THE RAILEIGH TIMES THURSDAY, MAY 28, 1987

Bob Langford [edited by Ellen]

There are indications I won't be here forever'

WASHINGTON, D.C.-- it's roomy, as boxes go. Pallets on the floor. Two-by-fours supporting walls covered with original art. Nice view of the White House.

It has been Ellen Thomas' home for the last three years.

Mrs. Thomas, who did most of her growing up in Burlington, and a half-dozen compatriots have vowed to stay in Lafayette Park "until there are no longer nuclear weapons."

On the other side of Pennsylvania Avenue (and the new ant-terrorist barricades), tourists wait in line to take the White House tour. From that side of the street, it's hard to tell the protesters from the winos who use the park's freshly mowed grass to sleep off the night before.

They're both just bits of local color. Things that make for good stories back in Dubuque or Dallas or Danville.

"People drive by and honk and yell," Mrs. Thomas says. "I just don't listen."

She went to Washington the administrative assistant to Jay Hair, the president of the National Wildlife Federation and a former professor at N.C. State.

Then one day, as she tells it, she was walking by Lafayette Park, dressed in her business suit and carrying her ever-present briefcase, when she says she stopped "just to talk." She never left.

"I decided I wanted to make a difference," she, says, "to have some impact."

(Hair declined to comment on Mrs. Thomas saying through a press aide that "she left for her own reasons.")

Since that day three years ago, Mrs. Thomas:

Has gone to court to ensure the group's "religious right" to stay in Lafayette Park (she produces documentation without being asked).

Has researched the history of protest in Lafayette Park (they are about 100 feet from where the suffragettes spent the winter of 1917).

Has written a play about her experiences called "Peace Park," (it gets its first public reading Wednesday).

Has written letter after letter to President and Mrs. Reagan asking them to disband this county's nuclear arsenal (the First Lady waved at her once).

She looks like a dated photograph. Like someone you'd see thumbing through a 20-year-old issue of Life magazine, right down to the headband with the button, save for the five felt-tip pens that hang from her necklace. "This way I always have a pen when someone wants to sign the Petition."

The group hopes that if they get enough signatures, things might change.

"We have a lot of people come over every day," she says. "There used to at least four times more when we had larger signs. But they made us [make] smaller ones."

(Yes, even the protesters across from the White House have to contend with sign ordinances.)
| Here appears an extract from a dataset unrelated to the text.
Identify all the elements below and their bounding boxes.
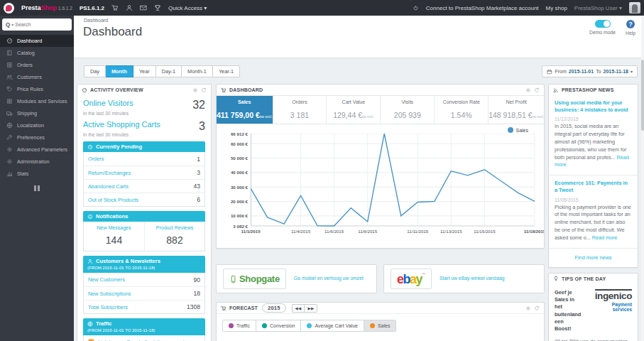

Along with her nuclear arms petition, she holds another with the headline "Meese, Bush, Reagan, impeach them all."

When asked about it, Mrs. Thomas quickly points out: "Oh [I'm] not in favor of impeachment," she says. "I'm holding these for another guy."

Mrs. Thomas wasn't involved in campus protests at Western Carolina University in the late '60s. But, she says, she isn't trying is recapture a lost youth.

This, she says with religious conviction, "is the reason I was born."

She has a daughter [in the military, and a son headed for] UNC-Greensboro, [] who gets out of high school in Burlington next week. What do the kids think about what mom is doing?

"They're glad I'm happy," she says with a smile. "But," she continues, "I'm doing this to save my children from nuclear obliteration."

So, how long until she goes back to the briefcase?

"Well," she says, ["thanks to arms control effort,] lately there are indications that I won't be here the rest of my life."